It's Sun Orchid

Minggu, 05 Juli 2015





Sebutir telur dipecahkan lalu isinya dituang ke mangkuk bening kemudian dikocok. Daun bawang, dan kucai diiris selanjutnya disisihkan. Berikutnya aku mencincang daging asap dan peterseli juga menghaluskan dua siung bawang putih. Setelah meneliti semua bahan-bahannya telah siap, aku mengambil wajan, menaruhnya di atas kompor yang menyala kecil. Tidak lupa aku memasukkan dua sendok minyak ke dalamnya, baru setelah itu menumis bawang putih yang dihaluskan. Saat aromanya telah keluar, giliran memasukkan daging asap. Setelah matang, kompor dimatikan.

Aku mengambil selembar sarung tangan plastik lalu memakainya di tangan kanan. Selanjutnya aku lalu mencampurkan banyak bahan seperti daging giling, tumis daging asap tadi, nasi, telur, peterseli, daun bawang, paprika bubuk, kucai, merica bubuk, mustard dan garam. Semuanya menyatu dalam wadah bening.

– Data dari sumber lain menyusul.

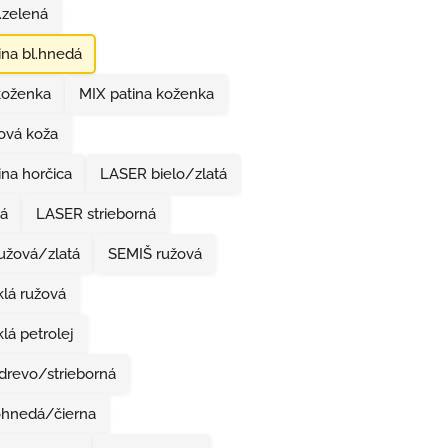
.zelená
na bl.hnedá
koženka
MIX patina koženka
ová koža
na horčica
LASER bielo/zlatá
tá
LASER strieborná
užová/zlatá
SEMIŠ ružová
lá ružová
lá petrolej
drevo/strieborná
ohnedá/čierna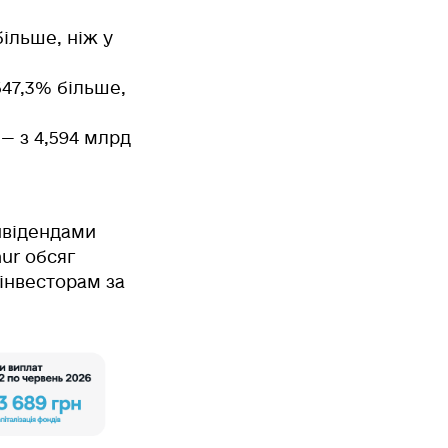
більше
, ніж у
547,3% більше
,
 — з 4,594 млрд
відендами
hur обсяг
 інвесторам за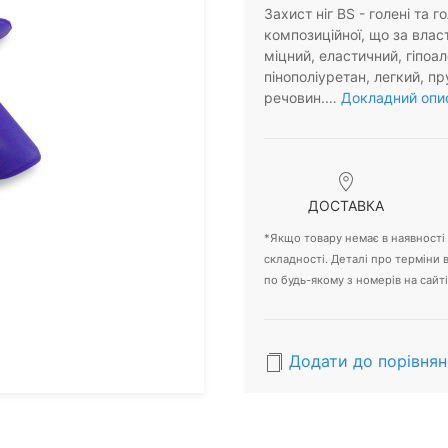
Захист ніг BS - голені та 
композиційної, що за влас
міцний, еластичний, гіпоа
пінополіуретан, легкий, п
речовин.…
Докладний опис
ДОСТАВКА
*Якщо товару немає в наявності -
складності. Деталі про терміни
по будь-якому з номерів на сайті
Додати до порівнян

Meninggalkan adonan daging itu sejenak, aku membuka panci yang sebelumnya telah diatur merebus air. Sekarang setelah air telah mendidih, berikutnya merebus sebentar lembar demi lembar kol yang telah kulepaskan sedari awal dari bonggol asalnya. Setelah kol-kol itu lemas, sembari menunggu agak dingin, aku mengambil sekendi kaldu ayam dari kulkas dan menghangatkannya sebentar.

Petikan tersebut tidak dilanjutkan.